Fine tuning of the catalytic activity of colicin E7 nuclease domain by systematic N-terminal mutations

Abstract

The nuclease domain of colicin E7 (NColE7) promotes the nonspecific cleavage of nucleic acids at its C-terminal HNH motif. Interestingly, the deletion of four N-terminal residues (446-449 NColE7 = KRNK) resulted in complete loss of the enzyme activity. R447A mutation was reported to decrease the nuclease activity, but a detailed analysis of the role of the highly positive and flexible N-terminus is still missing. Here, we present the study of four mutants, with a decreased activity in the following order: NColE7 >> KGNK > KGNG ∼ GGNK > GGNG. At the same time, the folding, the metal-ion, and the DNA-binding affinity were unaffected by the mutations as revealed by linear and circular dichroism spectroscopy, isothermal calorimetric titrations, and gel mobility shift experiments. Semiempirical quantum chemical calculations and molecular dynamics simulations revealed that K446, K449, and/or the N-terminal amino group are able to approach the active centre in the absence of the other positively charged residues. The results suggested a complex role of the N-terminus in the catalytic process that could be exploited in the design of a controlled nuclease.

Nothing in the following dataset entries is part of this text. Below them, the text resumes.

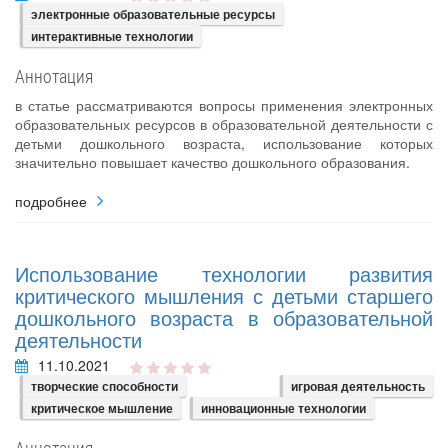
электронные образовательные ресурсы
интерактивные технологии
Аннотация
в статье рассматриваются вопросы применения электронных
образовательных ресурсов в образовательной деятельности с
детьми дошкольного возраста, использование которых
значительно повышает качество дошкольного образования.
подробнее
Использование технологии развития
критического мышления с детьми старшего
дошкольного возраста в образовательной
деятельности
11.10.2021
творческие способности
игровая деятельность
критическое мышление
инновационные технологии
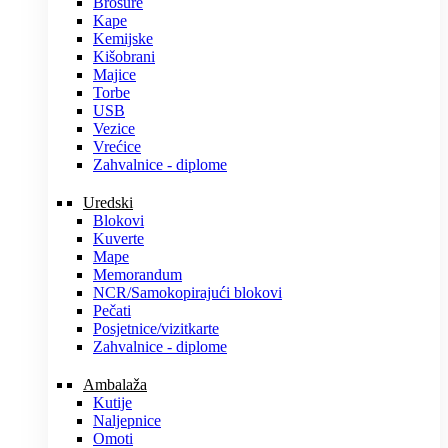
Brošure
Kape
Kemijske
Kišobrani
Majice
Torbe
USB
Vezice
Vrećice
Zahvalnice - diplome
Uredski
Blokovi
Kuverte
Mape
Memorandum
NCR/Samokopirajući blokovi
Pečati
Posjetnice/vizitkarte
Zahvalnice - diplome
Ambalaža
Kutije
Naljepnice
Omoti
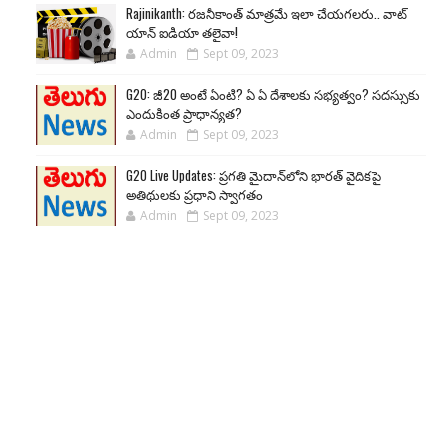
Rajinikanth: రజనీకాంత్ మాత్రమే ఇలా చేయగలరు.. వాట్
యాన్ ఐడియా తలైవా!
Admin
Sept 09, 2023
G20: జీ20 అంటే ఏంటి? ఏ ఏ దేశాలకు సభ్యత్వం? సదస్సుకు
ఎందుకింత ప్రాధాన్యత?
Admin
Sept 09, 2023
G20 Live Updates: ప్రగతి మైదాన్‌లోని భారత్ వైదికపై
అతిథులకు ప్రధాని స్వాగతం
Admin
Sept 09, 2023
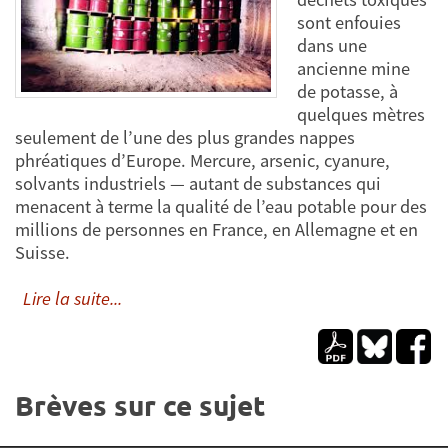
sont enfouies
dans une
ancienne mine
de potasse, à
quelques mètres
seulement de l’une des plus grandes nappes
phréatiques d’Europe. Mercure, arsenic, cyanure,
solvants industriels — autant de substances qui
menacent à terme la qualité de l’eau potable pour des
millions de personnes en France, en Allemagne et en
Suisse.
Lire la suite...
Brèves sur ce sujet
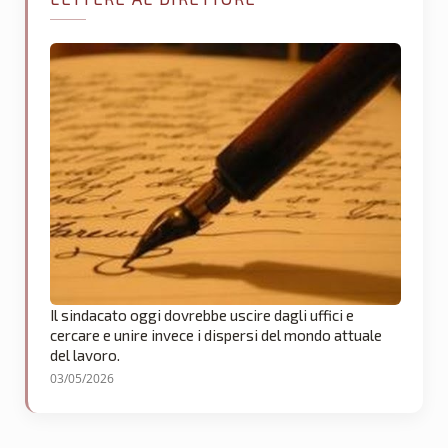
Il sindacato oggi dovrebbe uscire dagli uffici e
cercare e unire invece i dispersi del mondo attuale
del lavoro.
03/05/2026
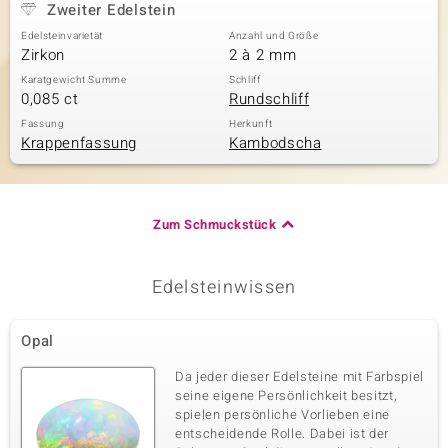
Zweiter Edelstein
Edelsteinvarietät
Anzahl und Größe
Zirkon
2 à 2 mm
Karatgewicht Summe
Schliff
0,085 ct
Rundschliff
Fassung
Herkunft
Krappenfassung
Kambodscha
Zum Schmuckstück
Edelsteinwissen
Opal
Da jeder dieser Edelsteine mit Farbspiel
seine eigene Persönlichkeit besitzt,
spielen persönliche Vorlieben eine
entscheidende Rolle. Dabei ist der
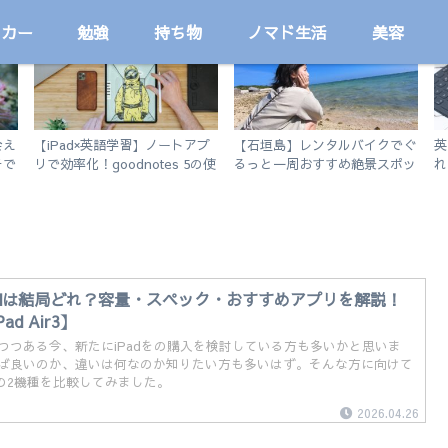
ッカー
勉強
持ち物
ノマド生活
美容
プログラミング学習
旅
会え
【iPad×英語学習】ノートアプ
【石垣島】レンタルバイクでぐ
英
チで
リで効率化！goodnotes 5の使
るっと一周おすすめ絶景スポッ
れ
い方を徹底解説。
ト旅
ア
20
adは結局どれ？容量・スペック・おすすめアプリを解説！
Pad Air3】
つつある今、新たにiPadをの購入を検討している方も多いかと思いま
ば良いのか、違いは何なのか知りたい方も多いはず。そんな方に向けて
 2019の2機種を比較してみました。
2026.04.26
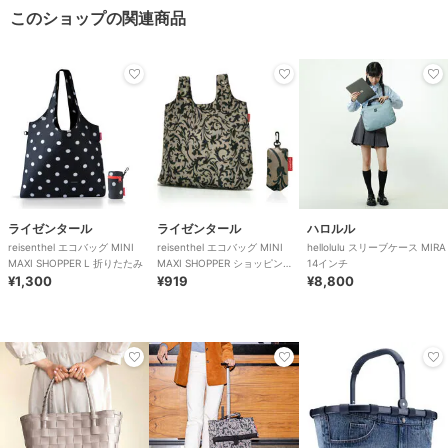
このショップの関連商品
ライゼンタール
ライゼンタール
ハロルル
reisenthel エコバッグ MINI
reisenthel エコバッグ MINI
hellolulu スリーブケース MIRA
MAXI SHOPPER L 折りたたみ
MAXI SHOPPER ショッピング
14インチ
¥1,300
バッグ
¥919
¥8,800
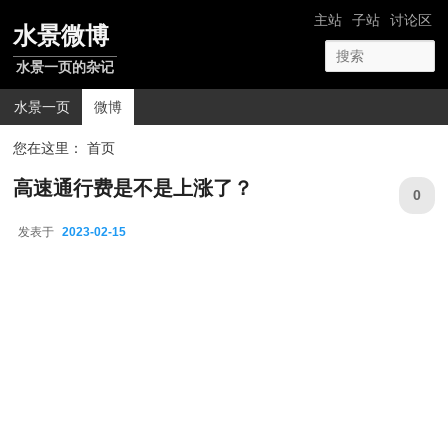
跳转至正文
跳转至边栏
网站导航
主站
子站
讨论区
水景微博
水景一页的杂记
主菜单
水景一页
微博
您在这里： 首页
高速通行费是不是上涨了？
0
发表于
2023-02-15
2023-02-15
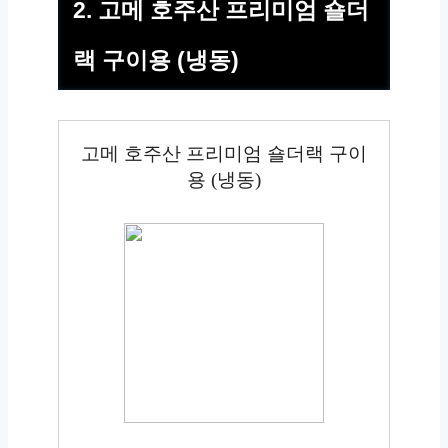
2. 고메 호주산 프리미엄 숄더
랙 구이용 (냉동)
고메 호주산 프리미엄 숄더랙 구이
용 (냉동)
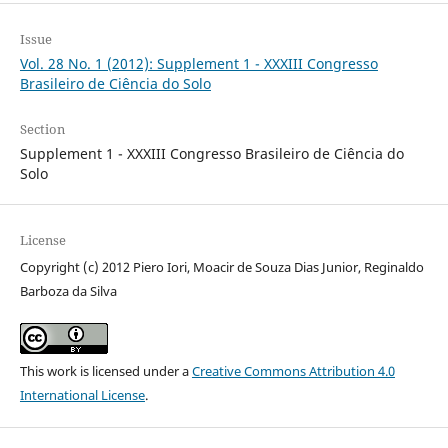
Issue
Vol. 28 No. 1 (2012): Supplement 1 - XXXIII Congresso
Brasileiro de Ciência do Solo
Section
Supplement 1 - XXXIII Congresso Brasileiro de Ciência do
Solo
License
Copyright (c) 2012 Piero Iori, Moacir de Souza Dias Junior, Reginaldo
Barboza da Silva
This work is licensed under a
Creative Commons Attribution 4.0
International License
.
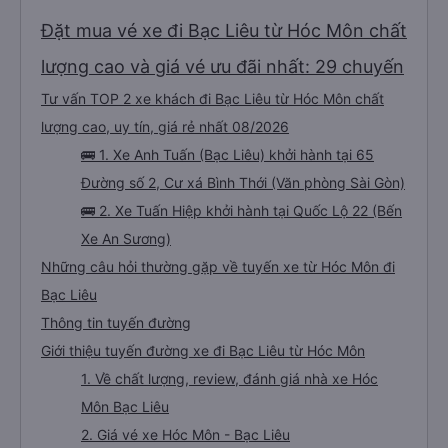
Đặt mua vé xe đi Bạc Liêu từ Hóc Môn chất
lượng cao và giá vé ưu đãi nhất: 29 chuyến
Tư vấn TOP 2 xe khách đi Bạc Liêu từ Hóc Môn chất
lượng cao, uy tín, giá rẻ nhất 08/2026
🚌 1. Xe Anh Tuấn (Bạc Liêu) khởi hành tại 65
Đường số 2, Cư xá Bình Thới (Văn phòng Sài Gòn)
🚌 2. Xe Tuấn Hiệp khởi hành tại Quốc Lộ 22 (Bến
Xe An Sương)
Những câu hỏi thường gặp về tuyến xe từ Hóc Môn đi
Bạc Liêu
Thông tin tuyến đường
Giới thiệu tuyến đường xe đi Bạc Liêu từ Hóc Môn
1. Về chất lượng, review, đánh giá nhà xe Hóc
Môn Bạc Liêu
2. Giá vé xe Hóc Môn - Bạc Liêu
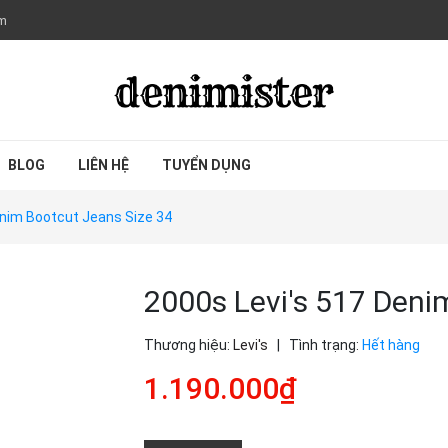
om
BLOG
LIÊN HỆ
TUYỂN DỤNG
enim Bootcut Jeans Size 34
2000s Levi's 517 Deni
Thương hiệu:
Levi's
|
Tình trạng:
Hết hàng
1.190.000₫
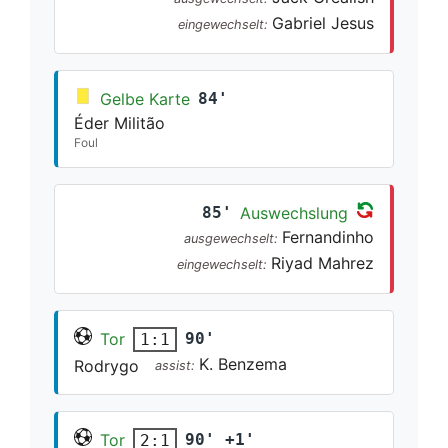
Gabriel Jesus
eingewechselt:
Gelbe Karte
84'
Éder Militão
Foul
85'
Auswechslung
Fernandinho
ausgewechselt:
Riyad Mahrez
eingewechselt:
Tor
90'
1:1
K. Benzema
Rodrygo
assist:
Tor
90' +1'
2:1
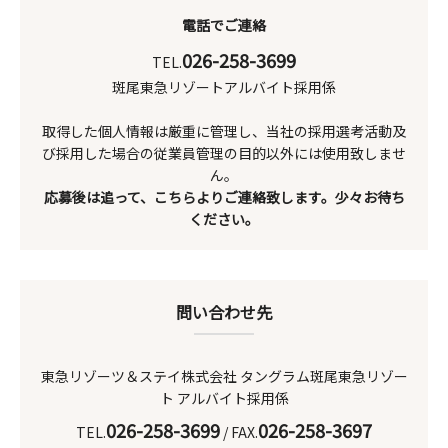
電話でご連絡
026-258-3699
TEL.
斑尾東急リゾートアルバイト採用係
取得した個人情報は厳重に管理し、当社の採用選考活動及
び採用した場合の従業員管理の目的以外には使用致しませ
ん。
応募後は追って、こちらよりご連絡致します。少々お待ち
ください。
問い合わせ先
東急リゾーツ＆ステイ株式会社 タングラム斑尾東急リゾー
ト アルバイト採用係
026-258-3699
026-258-3697
TEL.
/ FAX.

Keywords: DNA cleavage; Zn2+; binding; flow linear dichroism; isothermal calorimetry; positively charged N-terminal residues.

Figure 1

(A) Crystal structure of NColE7 (PDB: 1MZ8⁶) in complex with a Zn²⁺ and a phosphate ion. The HNH motif is in orange and the N-terminal loop is in blue. Among the N-terminal amino acids, R447 is the closest residue to the phosphate ion that forms a bridge between the Zn²⁺-ion and R447. Hydrogen bonds of the backbone of the N-terminus are also shown. (B) Sequences of the purified NColE7 variants. The proteins containing the black part of the sequence denoted by NColE7 will be referred to as wild type (WT) NColE7 in the following text. The four mutants are named KGNK, KGNG, GGNK, and GGNG based on the 446–449 segments of the sequence, respectively. The changes compared to the NColE7 sequence are highlighted in red. The remaining sequence after the Human rhinovirus C3 protease cleavage encoded by pGEX-6P-1 plasmid is written in blue.

Figure 2

Digestion of 28 nM pUC19 (that is 74 µM calculated for base pairs) by 2.8 µM NColE7 mutants, incubated with one equivalent Zinc(II)-acetate before mixing with DNA. The samples were kept at 37°C and run subsequently on 1% agarose gel. In control experiments (data not shown), cleavage of the plasmid DNA incubated with only Zinc(II)-acetate was not observed. 1 kb Molecular Ruler (BioRad) served as the reference.

Figure 3

Cleavage of 130 µM (base pairs) CT-DNA by different nucleases (0.5 µM) followed by FLD spectroscopy. The proteins were preincubated for 30 min in the presence of one equivalent ZnCl₂. The LD signal intensity at 260 nm is taken from baseline corrected spectra of aliquots of the stock solutions, incubated at 37°C. Control experiments included CT-DNA incubated at 37°C without or in the presence of 0.5 µM ZnCl₂, 0.5 µM NColE7, and 60 µM EDTA or 0.5 µM NColE7 and 1 µM Im7.

Figure 4

(A) SRCD spectra of the NColE7 variant proteins. (B) SRCD spectra of WT NColE7 in the absence (two independent measurements) and upon the addition of Zn²⁺-ions. All spectra were normalized to the same 31.6 µM protein concentration.

Figure 5

Microcalorimetric titration of 50 µM KGNG in 20 mM cacodylate buffer, pH = 7.0. The red points at the beginning were ignored during the curve evaluation.

Figure 6

The effect of the CT-DNA binding of NColE7 and the four mutants on the FLD signal intensity at 260 nm. 130 µM CT-DNA (calculated for base pairs) was incubated with 0–5 µM protein and 60 µM EDTA in each case.

Figure 7

(A) Snapshots at 20 ns of the simulations of the mutant proteins: KGNK in red, KGNG in blue, GGNK in cyan, and GGNG in green. The Zn²⁺-ions are shown by spheres and the phosphate ion by sticks. (B) Optimized structure of the mutants and the WT NColE7. NColE7 is in grey, KGNG in blue, GGNK in cyan, and GGNG in green. Molecules were aligned by PyMOL.